**Task item:**
Looking through the material below, say how many lines contain the string "información" and add nothing more.

[[ Data for review, beginning ]]

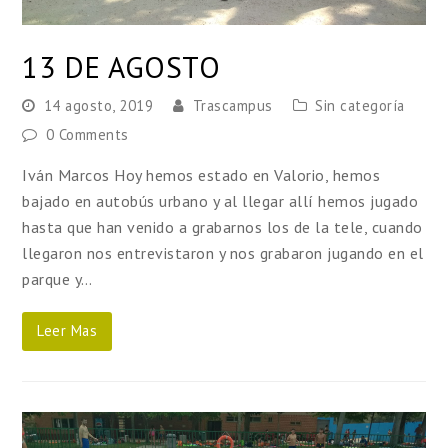
13 DE AGOSTO
14 agosto, 2019
Trascampus
Sin categoría
0 Comments
Iván Marcos Hoy hemos estado en Valorio, hemos
bajado en autobús urbano y al llegar allí hemos jugado
hasta que han venido a grabarnos los de la tele, cuando
llegaron nos entrevistaron y nos grabaron jugando en el
parque y…
Leer Mas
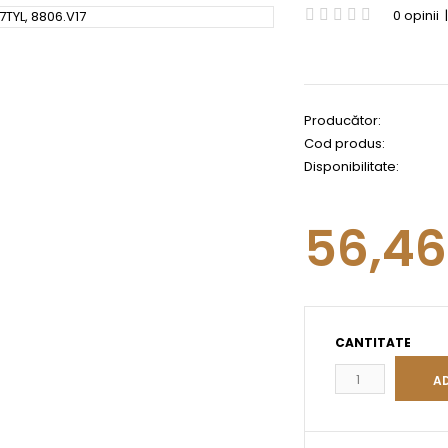
0 opinii
Producător:
Cod produs:
Disponibilitate:
56,4
CANTITATE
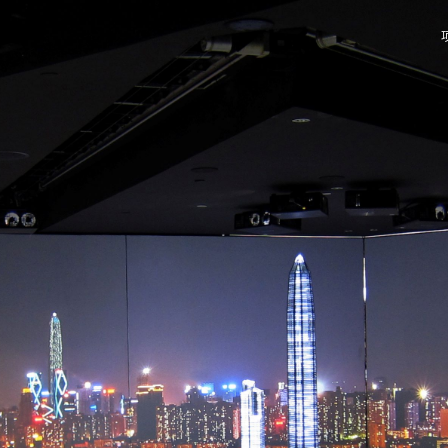
艺术
展览馆展示设计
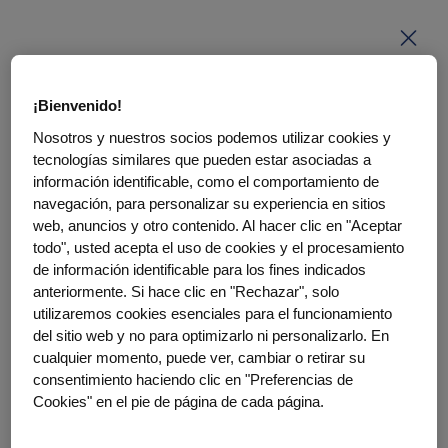
Enter your PIN
¡Bienvenido!
Nosotros y nuestros socios podemos utilizar cookies y
This page is PIN code protected. Enter your PIN code
tecnologías similares que pueden estar asociadas a
to access the page content.
información identificable, como el comportamiento de
navegación, para personalizar su experiencia en sitios
PIN code
web, anuncios y otro contenido. Al hacer clic en "Aceptar
todo", usted acepta el uso de cookies y el procesamiento
de información identificable para los fines indicados
anteriormente. Si hace clic en "Rechazar", solo
utilizaremos cookies esenciales para el funcionamiento
Enter
del sitio web y no para optimizarlo ni personalizarlo. En
cualquier momento, puede ver, cambiar o retirar su
Don't have a PIN?
Get help here.
consentimiento haciendo clic en "Preferencias de
Cookies" en el pie de página de cada página.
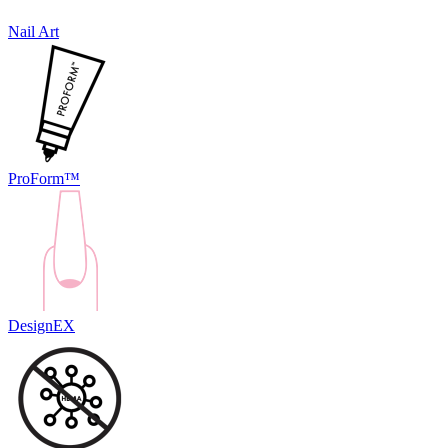
Nail Art
ProForm™
DesignEX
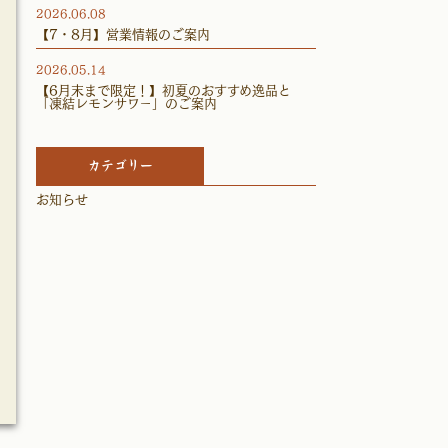
2026.06.08
【7・8月】営業情報のご案内
2026.05.14
【6月末まで限定！】初夏のおすすめ逸品と
「凍結レモンサワー」のご案内
カテゴリー
お知らせ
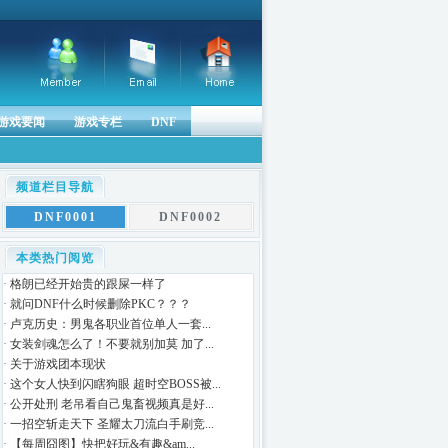
游戏要闻
游戏专栏
DNF
频道栏目导航
DNF0001
DNF0002
本类热门阅览
·
格朗已经开始贵的跟屎一样了
·
就问DNF什么时候删除PKC？？？
·
卢克历史：男鬼各职业首位单人一套...
·
女装剑魂怎么了！不要就别加莫 加了...
·
关于游戏团本现状
·
这个女人快到闪瞎狗眼 超时空BOSS被...
·
公开处刑 老吊看自己鬼畜视频真是好...
·
一招空斩走天下 圣耀太刀流白手刷竞...
·
【每周囧图】快把好玩&有趣&am...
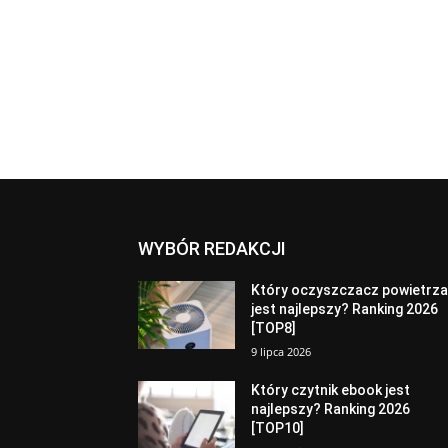
WYBÓR REDAKCJI
Który oczyszczacz powietrz
jest najlepszy? Ranking 2026
[TOP8]
9 lipca 2026
Który czytnik ebook jest
najlepszy? Ranking 2026
[TOP10]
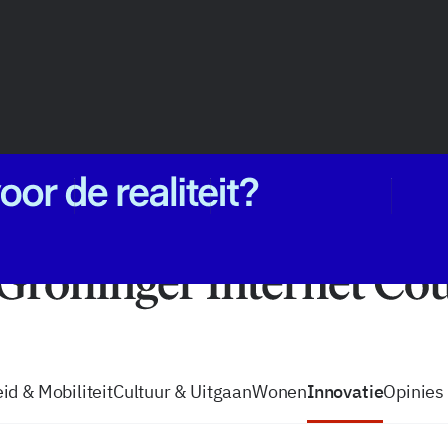
vacatures
zo volg je de GIC
Tip de
id & Mobiliteit
Cultuur & Uitgaan
Wonen
Innovatie
Opinies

[[ Data for review, end ]]

**Output:**
2